Altmış İkinci Bölüm

13.7K 638 59
                                    

"Aradan kaç yıl geçti, beni unuttuğunu sanı..." Genç adam karşıda onlara öfkeyle bakan karısını farkedince sözlerinin devamını getiremedi. Allah Kahretsin! Şimdi bittin sen Baran... Acaba ne kadarını duymuştu bu konuşmanın? Yine yanlış anlamalar, kıskançlıklar...

Alagül Baran'ın duraklayıp başka yere baktığını görünce kafasını çevirdi.
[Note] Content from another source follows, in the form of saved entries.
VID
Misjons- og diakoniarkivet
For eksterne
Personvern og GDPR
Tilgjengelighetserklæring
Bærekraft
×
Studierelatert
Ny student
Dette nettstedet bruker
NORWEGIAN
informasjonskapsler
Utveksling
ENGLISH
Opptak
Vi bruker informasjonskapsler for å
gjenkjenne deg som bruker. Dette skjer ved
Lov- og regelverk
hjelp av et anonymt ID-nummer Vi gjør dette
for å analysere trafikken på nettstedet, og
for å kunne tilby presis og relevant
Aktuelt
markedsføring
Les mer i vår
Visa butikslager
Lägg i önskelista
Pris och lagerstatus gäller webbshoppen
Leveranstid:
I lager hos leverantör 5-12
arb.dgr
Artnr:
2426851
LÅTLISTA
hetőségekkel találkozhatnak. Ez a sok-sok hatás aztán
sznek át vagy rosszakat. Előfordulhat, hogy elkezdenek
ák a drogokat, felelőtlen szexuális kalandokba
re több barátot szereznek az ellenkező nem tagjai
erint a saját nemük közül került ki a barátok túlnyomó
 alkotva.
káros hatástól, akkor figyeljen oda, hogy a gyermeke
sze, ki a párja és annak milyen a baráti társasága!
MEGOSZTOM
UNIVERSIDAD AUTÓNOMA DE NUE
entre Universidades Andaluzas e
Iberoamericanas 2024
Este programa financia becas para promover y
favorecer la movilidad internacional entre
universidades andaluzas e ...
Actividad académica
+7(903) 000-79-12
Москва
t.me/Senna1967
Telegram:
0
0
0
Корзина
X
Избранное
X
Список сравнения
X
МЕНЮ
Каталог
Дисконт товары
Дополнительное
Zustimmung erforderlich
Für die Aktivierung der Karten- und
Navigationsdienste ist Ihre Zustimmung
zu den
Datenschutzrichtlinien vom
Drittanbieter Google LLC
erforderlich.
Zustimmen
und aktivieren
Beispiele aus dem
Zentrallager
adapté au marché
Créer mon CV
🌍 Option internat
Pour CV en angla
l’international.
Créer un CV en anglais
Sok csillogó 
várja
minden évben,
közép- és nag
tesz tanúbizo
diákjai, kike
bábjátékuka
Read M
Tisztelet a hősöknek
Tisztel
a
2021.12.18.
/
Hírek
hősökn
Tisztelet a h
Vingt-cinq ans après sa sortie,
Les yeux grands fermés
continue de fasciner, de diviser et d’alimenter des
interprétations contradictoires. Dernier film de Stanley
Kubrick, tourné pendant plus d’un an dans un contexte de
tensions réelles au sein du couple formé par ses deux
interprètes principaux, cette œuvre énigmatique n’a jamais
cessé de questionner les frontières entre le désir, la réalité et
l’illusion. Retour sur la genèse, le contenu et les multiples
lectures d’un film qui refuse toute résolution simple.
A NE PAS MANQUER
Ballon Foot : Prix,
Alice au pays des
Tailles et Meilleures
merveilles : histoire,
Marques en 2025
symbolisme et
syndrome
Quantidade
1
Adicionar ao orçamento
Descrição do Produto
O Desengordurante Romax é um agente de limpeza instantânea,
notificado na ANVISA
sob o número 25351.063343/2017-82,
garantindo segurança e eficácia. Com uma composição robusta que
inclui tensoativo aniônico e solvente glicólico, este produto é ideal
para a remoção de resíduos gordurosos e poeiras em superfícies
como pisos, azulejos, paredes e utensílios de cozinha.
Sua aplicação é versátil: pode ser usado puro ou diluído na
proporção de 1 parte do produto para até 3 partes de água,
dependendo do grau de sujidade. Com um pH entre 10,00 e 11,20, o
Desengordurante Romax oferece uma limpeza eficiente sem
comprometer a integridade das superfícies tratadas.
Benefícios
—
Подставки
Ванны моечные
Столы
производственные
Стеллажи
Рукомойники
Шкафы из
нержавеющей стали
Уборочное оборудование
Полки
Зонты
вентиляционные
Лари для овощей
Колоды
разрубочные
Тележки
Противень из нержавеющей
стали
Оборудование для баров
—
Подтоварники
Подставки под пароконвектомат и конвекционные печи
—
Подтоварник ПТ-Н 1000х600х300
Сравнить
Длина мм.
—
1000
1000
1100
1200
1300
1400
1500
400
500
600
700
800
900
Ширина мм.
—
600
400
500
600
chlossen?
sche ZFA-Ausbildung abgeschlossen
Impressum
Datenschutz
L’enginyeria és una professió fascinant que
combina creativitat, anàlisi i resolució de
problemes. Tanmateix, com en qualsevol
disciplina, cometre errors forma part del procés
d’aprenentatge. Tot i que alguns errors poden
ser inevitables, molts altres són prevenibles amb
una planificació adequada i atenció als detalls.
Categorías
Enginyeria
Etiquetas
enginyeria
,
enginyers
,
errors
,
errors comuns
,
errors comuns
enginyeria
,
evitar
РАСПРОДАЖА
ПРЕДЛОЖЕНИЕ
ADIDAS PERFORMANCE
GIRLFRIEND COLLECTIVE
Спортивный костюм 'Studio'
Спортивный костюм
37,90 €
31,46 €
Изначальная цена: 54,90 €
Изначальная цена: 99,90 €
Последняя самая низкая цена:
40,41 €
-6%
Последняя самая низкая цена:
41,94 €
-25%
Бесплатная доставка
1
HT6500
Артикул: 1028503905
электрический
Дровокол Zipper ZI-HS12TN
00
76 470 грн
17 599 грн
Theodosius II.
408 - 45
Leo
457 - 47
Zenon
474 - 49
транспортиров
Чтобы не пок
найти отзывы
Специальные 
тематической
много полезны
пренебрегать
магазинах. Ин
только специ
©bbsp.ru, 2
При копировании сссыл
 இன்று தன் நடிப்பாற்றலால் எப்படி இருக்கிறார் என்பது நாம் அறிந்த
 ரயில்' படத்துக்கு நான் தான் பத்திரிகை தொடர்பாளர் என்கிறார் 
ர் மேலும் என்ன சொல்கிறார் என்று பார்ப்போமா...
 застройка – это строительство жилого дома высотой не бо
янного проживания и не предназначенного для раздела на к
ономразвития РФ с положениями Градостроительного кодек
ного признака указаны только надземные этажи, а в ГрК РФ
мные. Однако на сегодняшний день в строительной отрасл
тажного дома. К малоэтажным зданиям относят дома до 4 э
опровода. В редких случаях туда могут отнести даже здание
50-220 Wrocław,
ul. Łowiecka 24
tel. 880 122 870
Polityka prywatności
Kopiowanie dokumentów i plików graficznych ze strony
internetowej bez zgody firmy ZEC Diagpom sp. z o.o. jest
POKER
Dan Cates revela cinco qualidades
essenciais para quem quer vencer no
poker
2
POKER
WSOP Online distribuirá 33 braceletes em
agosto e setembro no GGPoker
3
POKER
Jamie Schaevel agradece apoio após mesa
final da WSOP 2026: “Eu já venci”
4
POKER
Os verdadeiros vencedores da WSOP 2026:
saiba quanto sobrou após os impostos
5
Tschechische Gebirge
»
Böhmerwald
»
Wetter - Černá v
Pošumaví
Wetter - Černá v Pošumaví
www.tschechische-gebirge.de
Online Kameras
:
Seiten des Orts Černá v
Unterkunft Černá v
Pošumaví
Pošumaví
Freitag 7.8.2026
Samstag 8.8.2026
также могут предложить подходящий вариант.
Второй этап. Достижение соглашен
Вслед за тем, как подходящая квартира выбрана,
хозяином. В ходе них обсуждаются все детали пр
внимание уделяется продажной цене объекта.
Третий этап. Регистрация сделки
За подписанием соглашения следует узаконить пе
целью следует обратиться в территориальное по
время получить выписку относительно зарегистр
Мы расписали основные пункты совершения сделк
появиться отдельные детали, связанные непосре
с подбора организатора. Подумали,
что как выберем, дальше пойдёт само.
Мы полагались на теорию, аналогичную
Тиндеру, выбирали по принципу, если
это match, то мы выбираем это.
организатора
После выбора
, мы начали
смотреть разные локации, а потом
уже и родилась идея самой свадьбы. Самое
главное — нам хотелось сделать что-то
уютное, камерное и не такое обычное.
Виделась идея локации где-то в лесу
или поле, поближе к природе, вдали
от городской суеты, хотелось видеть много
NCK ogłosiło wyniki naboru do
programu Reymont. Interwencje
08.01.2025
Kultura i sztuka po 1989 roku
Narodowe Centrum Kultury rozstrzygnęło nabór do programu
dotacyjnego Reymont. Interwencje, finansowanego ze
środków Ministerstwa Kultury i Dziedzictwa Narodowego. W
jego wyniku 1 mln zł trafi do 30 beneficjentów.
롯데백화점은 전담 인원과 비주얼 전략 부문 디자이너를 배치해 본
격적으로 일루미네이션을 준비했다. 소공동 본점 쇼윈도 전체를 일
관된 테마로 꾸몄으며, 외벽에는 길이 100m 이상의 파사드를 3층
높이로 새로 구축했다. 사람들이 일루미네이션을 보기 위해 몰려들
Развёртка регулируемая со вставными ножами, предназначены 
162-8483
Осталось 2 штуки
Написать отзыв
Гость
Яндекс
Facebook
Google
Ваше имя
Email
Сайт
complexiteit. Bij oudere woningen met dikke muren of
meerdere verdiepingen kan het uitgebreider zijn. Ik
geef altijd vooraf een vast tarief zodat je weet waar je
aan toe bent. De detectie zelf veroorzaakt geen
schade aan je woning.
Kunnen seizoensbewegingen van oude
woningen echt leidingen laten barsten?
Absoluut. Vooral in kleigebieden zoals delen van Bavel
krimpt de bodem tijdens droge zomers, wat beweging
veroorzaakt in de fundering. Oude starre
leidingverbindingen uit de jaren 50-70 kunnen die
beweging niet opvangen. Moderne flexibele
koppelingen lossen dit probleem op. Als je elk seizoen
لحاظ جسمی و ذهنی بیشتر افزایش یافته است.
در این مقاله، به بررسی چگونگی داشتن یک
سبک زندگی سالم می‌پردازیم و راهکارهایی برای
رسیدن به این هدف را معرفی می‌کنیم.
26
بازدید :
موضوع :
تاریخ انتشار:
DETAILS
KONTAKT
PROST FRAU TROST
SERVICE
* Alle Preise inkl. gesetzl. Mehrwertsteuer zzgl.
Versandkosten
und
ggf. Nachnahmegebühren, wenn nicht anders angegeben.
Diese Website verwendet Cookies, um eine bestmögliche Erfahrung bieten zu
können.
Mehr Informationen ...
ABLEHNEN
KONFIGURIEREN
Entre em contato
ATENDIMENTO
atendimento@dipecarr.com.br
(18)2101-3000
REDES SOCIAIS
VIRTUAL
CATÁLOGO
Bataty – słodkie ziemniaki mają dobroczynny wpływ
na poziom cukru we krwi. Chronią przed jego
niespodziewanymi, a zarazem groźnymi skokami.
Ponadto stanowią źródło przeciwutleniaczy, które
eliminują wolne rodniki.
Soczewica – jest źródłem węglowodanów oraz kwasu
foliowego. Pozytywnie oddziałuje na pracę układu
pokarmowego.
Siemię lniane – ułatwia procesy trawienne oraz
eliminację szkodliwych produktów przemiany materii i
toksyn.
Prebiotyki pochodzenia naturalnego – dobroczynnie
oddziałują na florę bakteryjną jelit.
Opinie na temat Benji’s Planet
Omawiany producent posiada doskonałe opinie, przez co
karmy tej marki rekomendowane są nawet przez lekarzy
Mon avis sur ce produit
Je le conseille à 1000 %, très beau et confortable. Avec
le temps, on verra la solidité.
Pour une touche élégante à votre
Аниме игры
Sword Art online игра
Baran ve karısı uzunca derin derin birbirine bakıyorlardı. Sonra Leyla hiçbir şey demeden arkasını dönüp hızla giderken Baran aniden ayağıya kalkıp, "Leyla!" diye seslendi. "Off..." diye iç çekip Alagül'ün yanından ayrıldı.

Alagül ise sadece onun arkasından bakakaldı. Ne yapabilirdi ki? Artık Baran o kadına aitti. Onu unutmamış mıydı yıllar önce? Onu unutup evlenmemiş miydi? Babasından onu istemeye geldiklerinde zorla evlendirilmemiş miydi Serkan'la? Tüm bunlara rağmen onu unutmamış mıydı? Neden şimdi her dakikasını onu ve karısını düşünerek geçiriyordu? Neden onu özlüyordu? Neden o kadının yerinde O olmayı istiyordu? Neden gözleri doluyordu? Neden yüreği sıkışıyor, bedeni uyuşuyordu? Neden?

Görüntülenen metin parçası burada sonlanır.